Malgré la ratification par l’Assemblée nationale des ordonnances le 28 novembre, l’offensive du gouvernement n’est pas terminée. En effet les députés ont approuvé le contenu de cinq ordonnances, mais la loi d’habilitation en prévoyait six (plus une concernant le prélèvement à la source).
Le gouvernement a donc transmis aux organisations syndicales le projet de sixième ordonnance, dite ordonnance « balai ». Le but affiché est de corriger les coquilles contenues dans les précédentes – c’est que le gouvernement était pressé et n’a pas pris le temps de se relire ! Mais en y regardant de plus près, on se rend compte que cette sixième ordonnance approfondit la liquidation des droits des salariéEs, notamment en ce qui concerne les institutions représentatives du personnel (IRP). Le diable – ou le patronat – gît dans les détails.
Toujours plus de reculs
Elle consacre ainsi la disparition de la négociation syndicale dans les entreprises qui mettront en place le conseil d’entreprise. Institué par voie « d’accord », ce dernier se substituera ensuite intégralement aux syndicats pour négocier l’ensemble des accords d’entreprise ou d’établissement, alors que l’ordonnance de septembre maintenait, même en cas de constitution d’un conseil d’entreprise, le monopole des organisations syndicales pour la conclusion des accords relatifs aux élections professionnelles ou aux plans sociaux. Les employeurs et les syndicats « maisons » ont donc désormais une possibilité légale de faire disparaître les organisations minoritaires qui seraient un peu trop contestataires.
Elle rend également plus facile d’échapper à la création des instances représentatives du personnel (IRP). La mise en place du comité social et économique ou des délégués syndicaux était obligatoire si 50 salariéEs ou plus sont employés pendant douze mois consécutifs ou non au cours des trois dernières années. Désormais il faudra que ce seuil soit franchi pendant douze mois obligatoirement consécutifs. On imagine comment des entreprises allégeront opportunément leur effectif pendant un mois ou deux… Cerise sur le gâteau, il sera possible par « accord » d’élire moins de représentantEs que ce que prévoit la loi ! Enfin, « l’ordonnance balai » en profite pour balayer les IRP de la RATP, qui jusque-là échappaient à la fusion forcée car elles reposaient sur des textes dérogatoires.
Le gouvernement ne s’arrêtera que lorsque nous l’arrêterons
La prétendue rectification des coquilles ne se cantonne pas aux IRP, puisque l’ordonnance permet dans plusieurs domaines de déroger à la loi par accord d’entreprise là où un accord de branche, beaucoup plus difficile à obtenir, était nécessaire : temps partiel, travail du dimanche, travail le weekend en équipes de suppléance, possibilité de dérogation au repos hebdomadaires pour les jeunes travailleurs…

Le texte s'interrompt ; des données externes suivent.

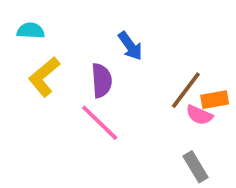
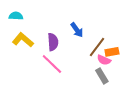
blue arrow: (130, 46) -> (77, 30), moved
yellow L-shape: (44, 77) -> (23, 40), turned 80
gray rectangle: (195, 167) -> (102, 76), moved

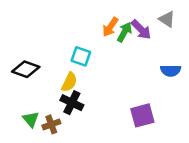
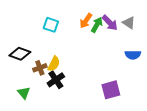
gray triangle: (167, 19) -> (129, 23), moved
cyan square: (81, 56) -> (51, 25), moved
black cross: (72, 103) -> (56, 80), turned 30
brown cross: (51, 124) -> (40, 68), moved

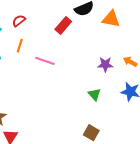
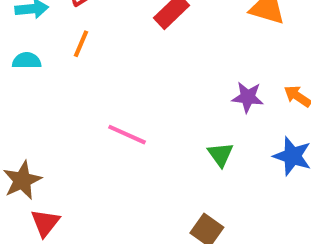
pink line: (45, 61) -> (127, 135), moved

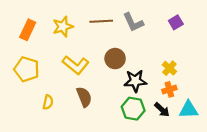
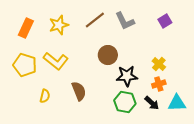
brown line: (101, 21) -> (95, 20), turned -35
yellow L-shape: (76, 65) -> (56, 61), moved

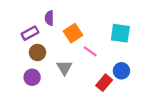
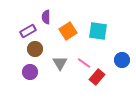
cyan square: (120, 33) -> (98, 31), moved
pink line: (90, 51) -> (84, 63), moved
blue circle: (121, 71) -> (122, 60), moved

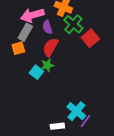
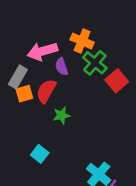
gray rectangle: (25, 32) -> (18, 77), moved
red semicircle: (50, 47) -> (46, 91), moved
cyan square: (36, 72) -> (40, 154), moved

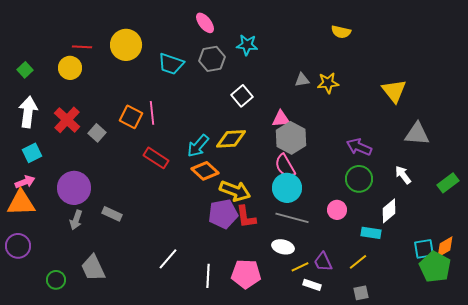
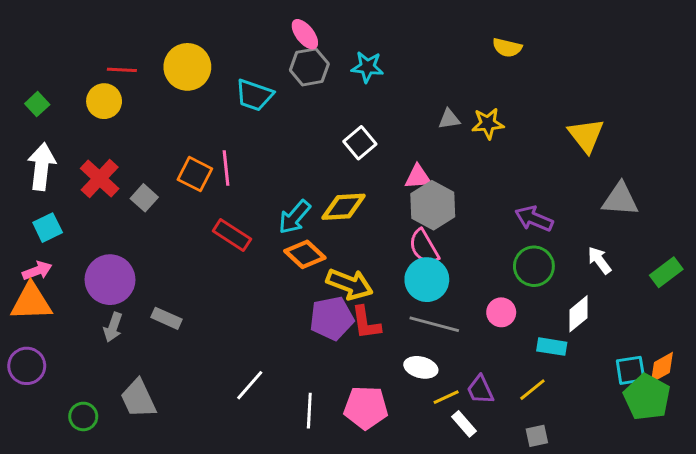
gray hexagon: (212, 59) -> (309, 67), moved
white rectangle: (312, 285) -> (464, 424), turned 30

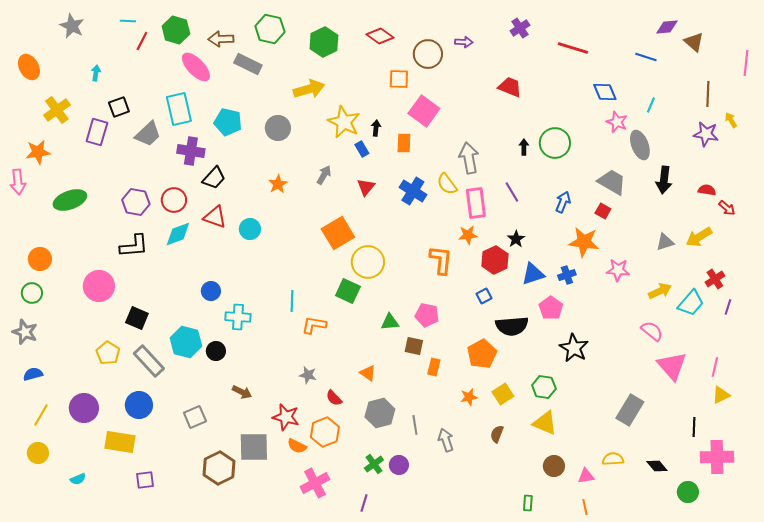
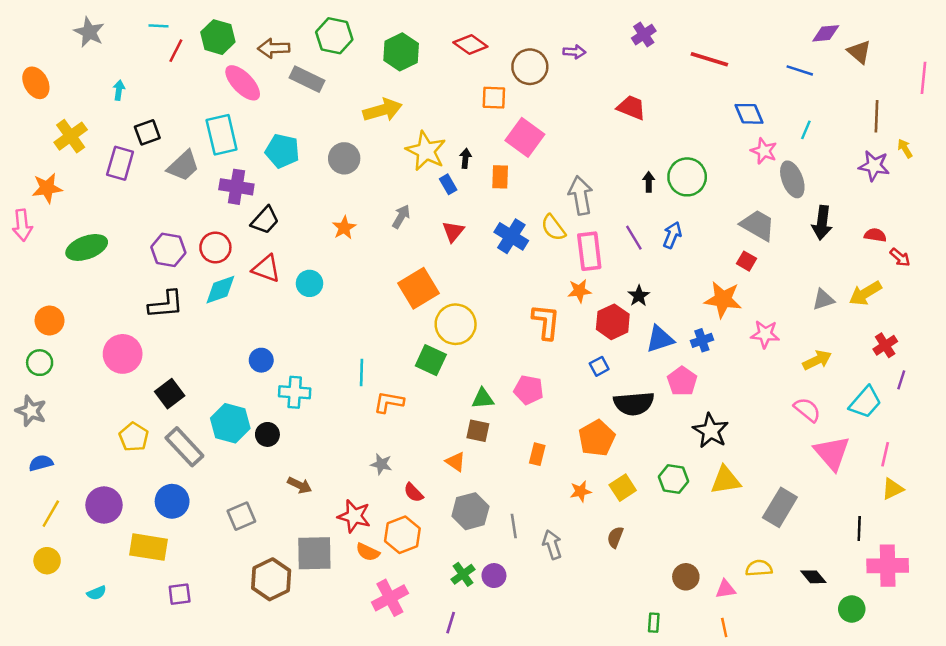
blue arrow: (563, 202) -> (672, 235), moved
cyan trapezoid: (691, 303) -> (865, 402), moved
black square: (137, 318) -> (170, 394), turned 30
brown square: (414, 346) -> (478, 431), moved
yellow triangle: (545, 423) -> (725, 480), moved, turned -32

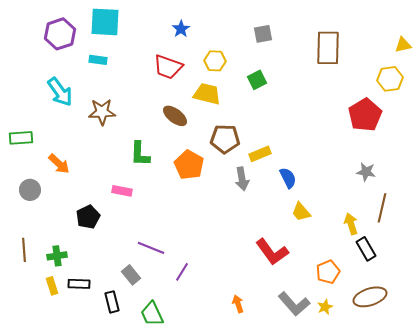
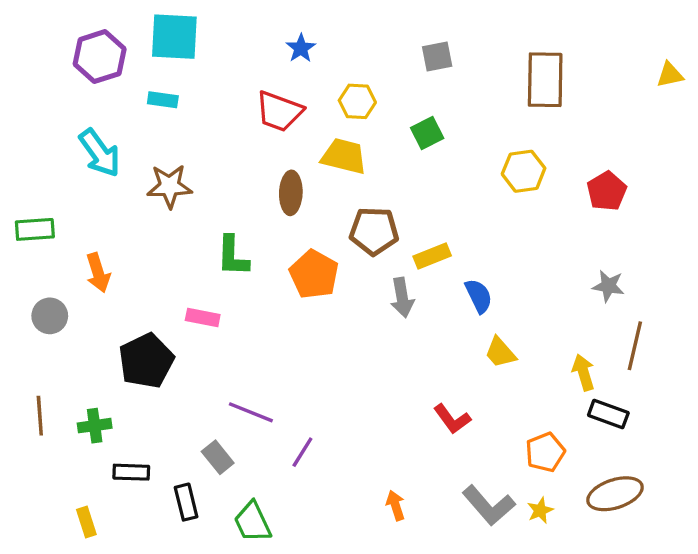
yellow hexagon: (390, 79) -> (524, 171), moved
red pentagon: (365, 115) -> (607, 191), size x0.7
brown ellipse: (175, 116) -> (291, 193), turned 55
orange arrow: (59, 164) -> (98, 273), turned 30
black pentagon: (88, 217) -> (146, 361), size x1.4
black rectangle: (366, 249) -> (608, 414), turned -40
red L-shape: (272, 252) -> (452, 419), size x0.7
yellow rectangle: (52, 286) -> (86, 522), moved

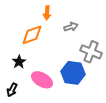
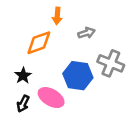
blue hexagon: (73, 73) -> (78, 76), moved
black arrow: (12, 90) -> (23, 104), moved

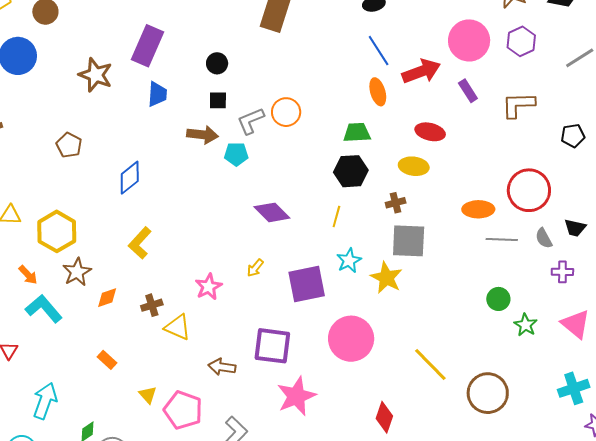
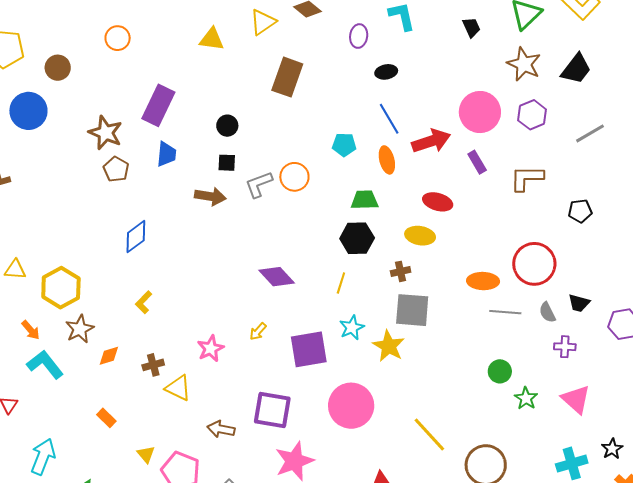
brown pentagon: (69, 145) -> (116, 169), moved
cyan pentagon: (236, 154) -> (344, 145), moved
yellow L-shape: (140, 243) -> (144, 302), size x0.7

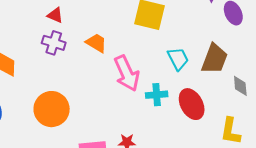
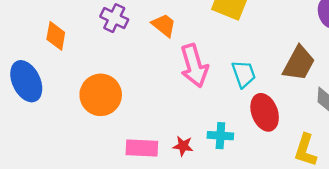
cyan trapezoid: (178, 59) -> (244, 74), moved
cyan cross: (157, 95) -> (220, 136), moved

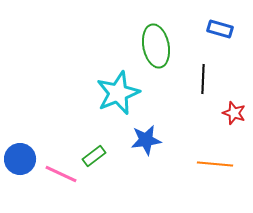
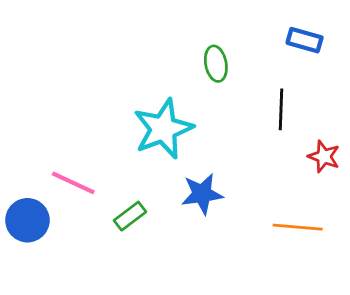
green ellipse: (156, 46) -> (216, 64), size x0.6
pink line: (61, 174) -> (73, 183), moved

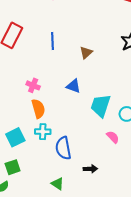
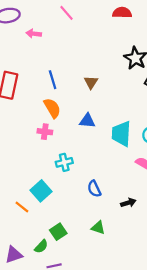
orange semicircle: (38, 109) -> (52, 108), moved
cyan cross: (43, 132) -> (64, 162), moved
blue semicircle: (63, 148) -> (94, 189), size x0.7
green square: (13, 167) -> (58, 232), moved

Et d’autres cadeaux de Noël sont encore distribués aux patrons, comme la possibilité d’omettre les délais de contestation dans la lettre de licenciement économique.
Le gouvernement nous confirme avec cette sixième ordonnance qu’il ne s’arrêtera que lorsque nous l’arrêterons. La stratégie des directions syndicales et le niveau de mobilisation ne l’ont pas permis cet automne, faisons en sorte de prendre notre revanche en 2018.